> **Directions for this task**
From the records below, count the lines holding the string "тренувань". Only the number is wanted.

> **Page images and extracted text**

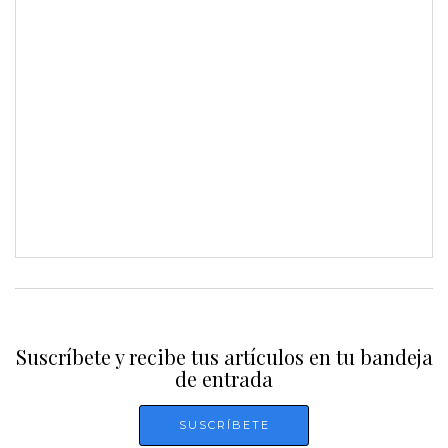
Suscríbete y recibe tus artículos en tu bandeja
de entrada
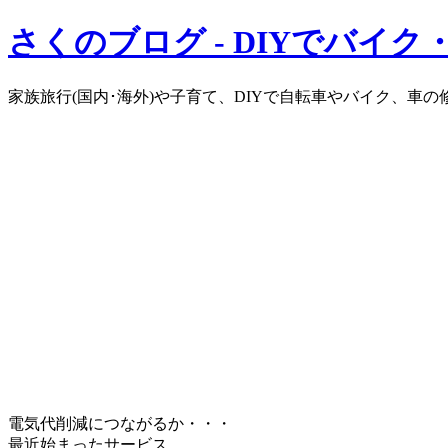
さくのブログ - DIYでバイ
家族旅行(国内･海外)や子育て、DIYで自転車やバイク、車
電気代削減につながるか・・・
最近始まったサービス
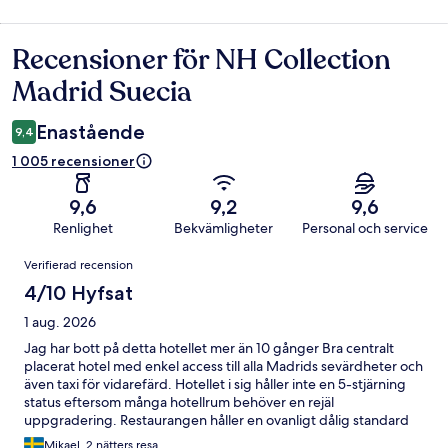
Recensioner för NH Collection
Recensioner
Madrid Suecia
Enastående
9,4
1 005 recensioner
9,6
9,2
9,6
Renlighet
Bekvämligheter
Personal och service
Recensioner
Verifierad recension
4/10 Hyfsat
1 aug. 2026
Jag har bott på detta hotellet mer än 10 gånger Bra centralt
placerat hotel med enkel access till alla Madrids sevärdheter och
även taxi för vidarefärd. Hotellet i sig håller inte en 5-stjärning
status eftersom många hotellrum behöver en rejäl
uppgradering. Restaurangen håller en ovanligt dålig standard
och behöver även den förbättras. Frukosten är däremot mycket
Mikael, 2 nätters resa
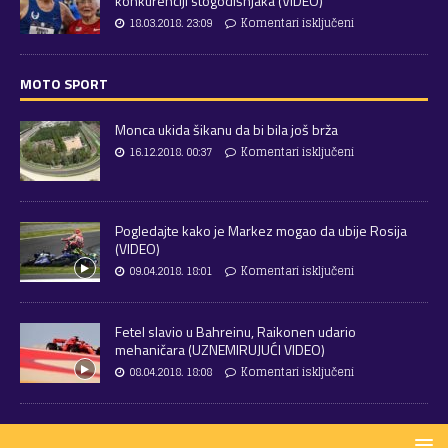
konkurenciji stogodišnjaka (VIDEO)
18.03.2018. 23:09
Komentari isključeni
MOTO SPORT
Monca ukida šikanu da bi bila još brža
16.12.2018. 00:37
Komentari isključeni
Pogledajte kako je Markez mogao da ubije Rosija
(VIDEO)
09.04.2018. 18:01
Komentari isključeni
Fetel slavio u Bahreinu, Raikonen udario
mehaničara (UZNEMIRUJUĆI VIDEO)
08.04.2018. 18:08
Komentari isključeni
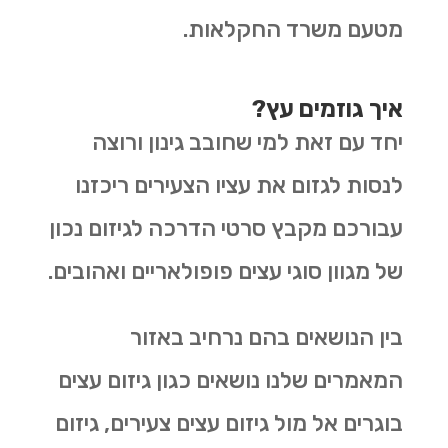
מטעם משרד החקלאות.
איך גוזמים עץ?
יחד עם זאת למי שחובב גינון ורוצה
לנסות לגזום את עציו הצעירים ריכזנו
עבורכם מקבץ סרטי הדרכה לגיזום נכון
של מגוון סוגי עצים פופולאריים ואהובים.
בין הנושאים בהם נרחיב באזור
המאמרים שלנו נושאים כגון גיזום עצים
בוגרים אל מול גיזום עצים צעירים, גיזום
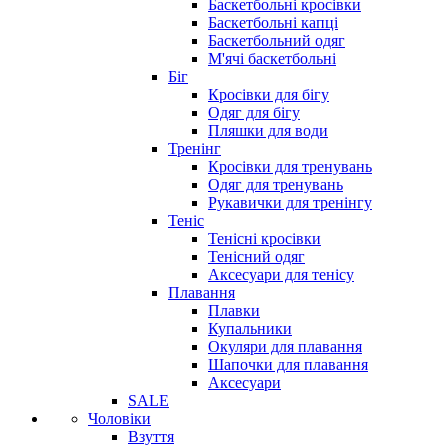
Баскетбольні кросівки
Баскетбольні капці
Баскетбольний одяг
М'ячі баскетбольні
Біг
Кросівки для бігу
Одяг для бігу
Пляшки для води
Тренінг
Кросівки для тренувань
Одяг для тренувань
Рукавички для тренінгу
Теніс
Тенісні кросівки
Тенісний одяг
Аксесуари для тенісу
Плавання
Плавки
Купальники
Окуляри для плавання
Шапочки для плавання
Аксесуари
SALE
Чоловіки
Взуття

> **Output of the exercise**
2